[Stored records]

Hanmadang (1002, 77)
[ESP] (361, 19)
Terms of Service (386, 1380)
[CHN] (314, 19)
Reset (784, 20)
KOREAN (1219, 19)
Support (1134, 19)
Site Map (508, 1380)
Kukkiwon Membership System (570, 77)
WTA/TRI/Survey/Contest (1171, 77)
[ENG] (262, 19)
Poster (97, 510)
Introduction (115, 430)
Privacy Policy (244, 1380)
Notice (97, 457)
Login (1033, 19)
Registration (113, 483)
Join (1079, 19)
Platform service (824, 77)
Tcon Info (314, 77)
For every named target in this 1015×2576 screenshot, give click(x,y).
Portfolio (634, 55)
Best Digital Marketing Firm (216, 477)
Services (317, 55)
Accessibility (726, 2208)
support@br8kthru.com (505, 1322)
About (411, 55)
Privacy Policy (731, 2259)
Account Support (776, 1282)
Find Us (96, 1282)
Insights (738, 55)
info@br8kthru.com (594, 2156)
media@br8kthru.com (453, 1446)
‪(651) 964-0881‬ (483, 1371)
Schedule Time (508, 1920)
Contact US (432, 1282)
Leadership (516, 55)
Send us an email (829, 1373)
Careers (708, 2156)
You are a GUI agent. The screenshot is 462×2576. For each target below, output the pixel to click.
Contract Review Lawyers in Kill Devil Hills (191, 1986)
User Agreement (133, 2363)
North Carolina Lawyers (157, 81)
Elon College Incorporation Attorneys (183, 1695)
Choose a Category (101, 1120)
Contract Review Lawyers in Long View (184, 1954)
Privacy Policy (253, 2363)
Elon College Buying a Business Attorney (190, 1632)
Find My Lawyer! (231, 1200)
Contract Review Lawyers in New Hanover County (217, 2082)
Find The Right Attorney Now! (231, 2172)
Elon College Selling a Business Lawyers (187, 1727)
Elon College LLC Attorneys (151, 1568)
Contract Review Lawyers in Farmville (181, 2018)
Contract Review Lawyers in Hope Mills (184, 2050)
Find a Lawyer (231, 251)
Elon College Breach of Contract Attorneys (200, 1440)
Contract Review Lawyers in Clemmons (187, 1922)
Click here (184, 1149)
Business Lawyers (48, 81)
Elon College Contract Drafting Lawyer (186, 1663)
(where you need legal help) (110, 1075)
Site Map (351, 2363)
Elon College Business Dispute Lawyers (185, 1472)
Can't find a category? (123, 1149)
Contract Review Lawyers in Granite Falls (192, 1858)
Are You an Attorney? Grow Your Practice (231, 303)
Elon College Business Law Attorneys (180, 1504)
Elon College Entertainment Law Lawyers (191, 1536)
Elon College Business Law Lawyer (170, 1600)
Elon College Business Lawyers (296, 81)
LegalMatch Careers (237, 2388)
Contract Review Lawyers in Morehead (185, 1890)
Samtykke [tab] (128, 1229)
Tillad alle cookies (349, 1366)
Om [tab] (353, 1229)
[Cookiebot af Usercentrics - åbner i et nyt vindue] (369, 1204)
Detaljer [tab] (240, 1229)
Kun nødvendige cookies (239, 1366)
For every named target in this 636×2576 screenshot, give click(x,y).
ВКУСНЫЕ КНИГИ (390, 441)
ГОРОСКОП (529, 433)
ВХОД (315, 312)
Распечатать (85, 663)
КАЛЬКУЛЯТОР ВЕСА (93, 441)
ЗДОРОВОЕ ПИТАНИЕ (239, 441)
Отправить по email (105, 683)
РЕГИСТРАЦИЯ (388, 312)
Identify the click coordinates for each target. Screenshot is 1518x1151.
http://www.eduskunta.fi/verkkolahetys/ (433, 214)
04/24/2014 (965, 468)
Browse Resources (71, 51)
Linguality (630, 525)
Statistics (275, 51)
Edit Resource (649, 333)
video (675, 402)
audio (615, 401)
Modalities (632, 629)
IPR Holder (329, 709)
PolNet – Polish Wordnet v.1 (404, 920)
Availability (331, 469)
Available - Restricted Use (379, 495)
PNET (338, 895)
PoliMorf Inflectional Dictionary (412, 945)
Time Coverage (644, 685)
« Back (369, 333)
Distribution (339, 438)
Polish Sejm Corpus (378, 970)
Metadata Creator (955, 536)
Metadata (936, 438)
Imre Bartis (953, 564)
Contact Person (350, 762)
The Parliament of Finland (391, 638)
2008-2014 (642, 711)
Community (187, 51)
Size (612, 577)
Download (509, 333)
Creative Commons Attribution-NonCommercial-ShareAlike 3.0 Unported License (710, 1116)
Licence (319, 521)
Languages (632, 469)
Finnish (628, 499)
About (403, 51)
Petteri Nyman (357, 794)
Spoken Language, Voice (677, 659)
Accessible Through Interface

- EXERCISE INSTRUCTIONS
Find every line in the records above that contains the word "this", and copy each one.

- RESPONSE BOX
For every named target in this 1015×2576 screenshot, give click(x,y).
For every named target in this 636×2576 screenshot, give click(x,y).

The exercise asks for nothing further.